Mayank Austen Soofi, writer, blogger and photojournalist, is a guide to unique Delhi, the realms of which have been fuelling his writing since many years. In his latest release No One Can Love You More, Mayank talks about the red light areas in Delhi and its denizens for whom sex is a way to earn money.
At The Hindu Lit for Life, where he was one of the panellists, Mayank talked about the ‘mean streets’ of Delhi, in the context of his recently released book. He referred to G.B Road, a redlight area in Delhi as mean street. In this book, his effort was to narrate the extraordinary lives of sex workers in an ordinary, everyday manner.
“Red light districts in Delhi are very unusual. Many people go there, yet it is unheard of and unreported except when there are police raids,” he says, at a book signing soon after his panel discussion. He said that women and their children living in these areas face tremendous alienation. ‘Being in the city, it doesn’t belong to the city’.

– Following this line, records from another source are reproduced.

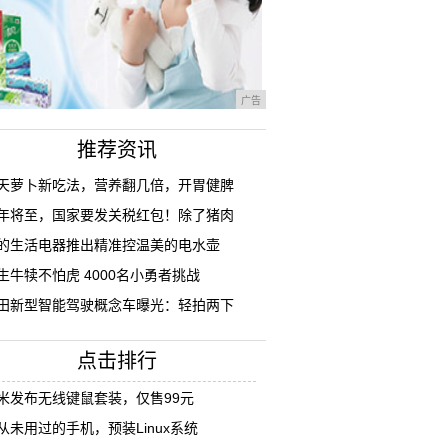
广告
推荐资讯
天萝卜新吃法，营养翻几倍，开胃健脾
年将至，国家要发关税红包！除了猪肉
的生活电器推出精准控温美的电水壶
生牛犊不怕虎 4000名小勇者挑战
田新型智能驾驶概念车曝光：轻拍两下
点击排行
米发布无线键鼠套装，仅售99元
从未用过的手机，预装Linux系统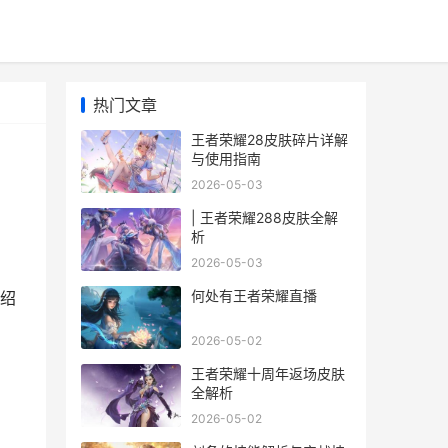
热门文章
王者荣耀28皮肤碎片详解
与使用指南
2026-05-03
| 王者荣耀288皮肤全解
析
2026-05-03
何处有王者荣耀直播
绍
2026-05-02
王者荣耀十周年返场皮肤
全解析
2026-05-02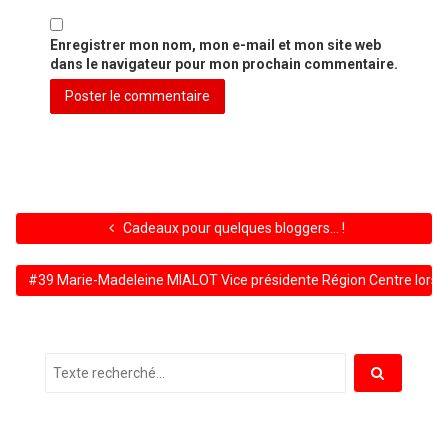
Enregistrer mon nom, mon e-mail et mon site web
dans le navigateur pour mon prochain commentaire.
Cadeaux pour quelques bloggers… !
#39 Marie-Madeleine MIALOT Vice présidente Région Centre lors d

To understand this alienation further, he explored different ‘red light areas’ of the city, lived in these places among the sex workers, interacted with their children, got a better understanding of their lives and concluded that their lives were not that different from ours and that they were victims of societies’ indifference and the existence of these problems act as a hindrance to solving the greater issue of human trafficking.
Talking about prostitution, he said “Prostitution must be legalised but it doesn’t mean that one is in favour of trafficking. It means giving sex-workers their basic rights and making sure they are not harassed by the authorities or the police.” These rights will ensure that no sex-worker ever gets raped and such incidents never happen. He said that the rape of a prostitute is no different from marital rapes. Also “There will be a greater chance for their children to grow up in a better environment.”
He said that the book was his representation of the realities in these unspoken territories of the city. The book was not to be represented as the voice of these sex workers as it is his thought process at work, not theirs.